Start of Block
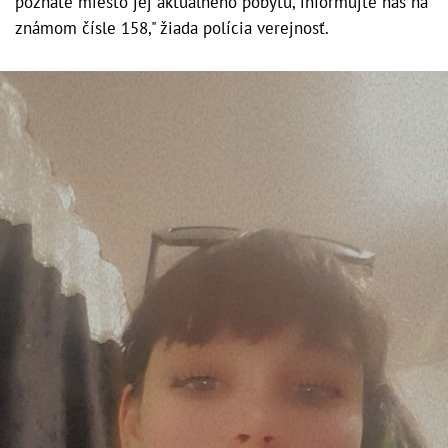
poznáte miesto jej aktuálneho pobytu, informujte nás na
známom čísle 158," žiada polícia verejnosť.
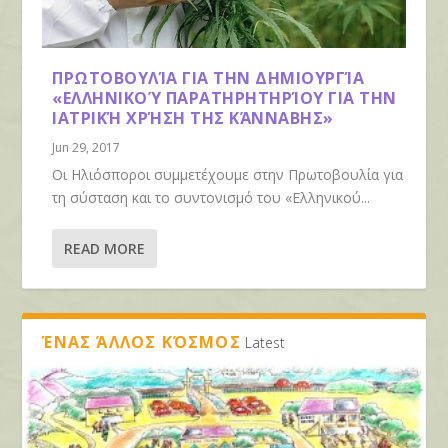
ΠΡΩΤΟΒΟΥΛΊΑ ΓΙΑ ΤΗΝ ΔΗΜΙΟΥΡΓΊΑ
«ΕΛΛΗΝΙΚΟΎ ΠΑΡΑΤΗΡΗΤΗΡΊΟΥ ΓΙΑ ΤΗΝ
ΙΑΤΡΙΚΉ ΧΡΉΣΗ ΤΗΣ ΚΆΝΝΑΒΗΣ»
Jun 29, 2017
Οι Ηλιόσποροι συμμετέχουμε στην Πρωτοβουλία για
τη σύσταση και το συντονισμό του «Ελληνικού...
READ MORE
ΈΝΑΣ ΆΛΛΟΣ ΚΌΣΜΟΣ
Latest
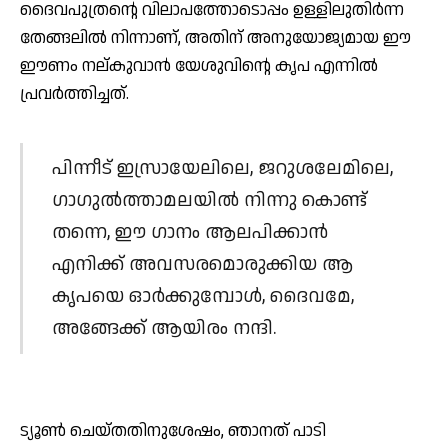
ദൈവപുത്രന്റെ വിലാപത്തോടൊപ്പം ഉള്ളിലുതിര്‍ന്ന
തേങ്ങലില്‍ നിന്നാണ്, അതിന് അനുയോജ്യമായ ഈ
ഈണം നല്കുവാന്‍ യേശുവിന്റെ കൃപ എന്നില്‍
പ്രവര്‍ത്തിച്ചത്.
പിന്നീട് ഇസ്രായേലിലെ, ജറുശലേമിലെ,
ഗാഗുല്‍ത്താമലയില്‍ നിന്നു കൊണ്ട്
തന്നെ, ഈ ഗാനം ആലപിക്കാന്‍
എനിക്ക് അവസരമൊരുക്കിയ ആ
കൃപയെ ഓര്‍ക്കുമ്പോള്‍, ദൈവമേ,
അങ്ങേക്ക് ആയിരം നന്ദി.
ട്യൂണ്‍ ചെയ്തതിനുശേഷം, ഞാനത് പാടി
End of Block
Start of Block
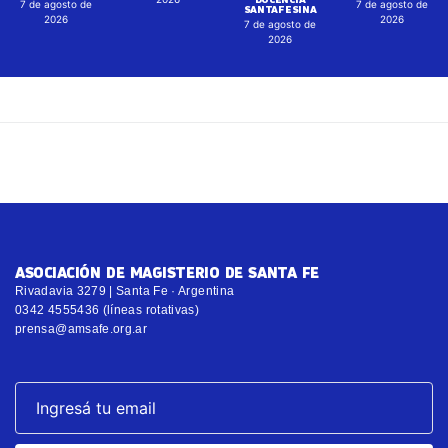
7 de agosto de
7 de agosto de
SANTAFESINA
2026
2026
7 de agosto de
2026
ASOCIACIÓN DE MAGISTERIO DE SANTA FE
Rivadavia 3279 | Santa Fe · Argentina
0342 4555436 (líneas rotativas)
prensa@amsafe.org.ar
End of Block
EXERCISE DESCRIPTION: Find the line with "0342 4555436 (líneas rotativas)" in the material above. Reproduce it and each line after it up to and including the line with "prensa@amsafe.org.ar".

RESPONSE TO THE EXERCISE:
0342 4555436 (líneas rotativas)
prensa@amsafe.org.ar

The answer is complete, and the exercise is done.